*WHAT YOU NEED TO DO:* Report how many lines in the records carry the string "label", and give no further text.

*RECORD EXCERPTS:*

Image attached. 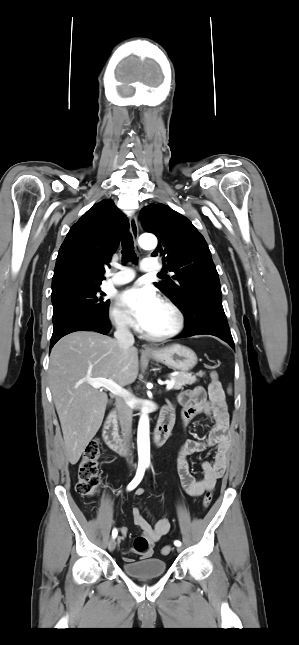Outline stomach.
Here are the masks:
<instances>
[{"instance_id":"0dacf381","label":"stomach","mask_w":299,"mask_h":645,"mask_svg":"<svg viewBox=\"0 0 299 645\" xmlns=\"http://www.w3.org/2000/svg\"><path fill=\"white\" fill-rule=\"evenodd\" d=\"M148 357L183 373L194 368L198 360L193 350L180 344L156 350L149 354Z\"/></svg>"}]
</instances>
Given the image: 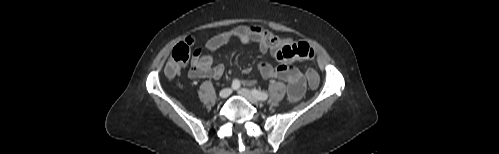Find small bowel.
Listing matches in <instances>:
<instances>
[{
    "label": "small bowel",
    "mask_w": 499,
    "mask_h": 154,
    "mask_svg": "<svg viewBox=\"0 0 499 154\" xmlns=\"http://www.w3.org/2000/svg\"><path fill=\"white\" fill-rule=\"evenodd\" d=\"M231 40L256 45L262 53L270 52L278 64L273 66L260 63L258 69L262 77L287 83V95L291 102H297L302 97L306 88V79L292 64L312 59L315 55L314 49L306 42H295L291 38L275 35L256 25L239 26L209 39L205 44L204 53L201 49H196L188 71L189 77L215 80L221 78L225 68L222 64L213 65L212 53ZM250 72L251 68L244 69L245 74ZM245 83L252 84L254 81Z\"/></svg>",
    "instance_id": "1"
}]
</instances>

*WRITTEN RESPONSE:* 2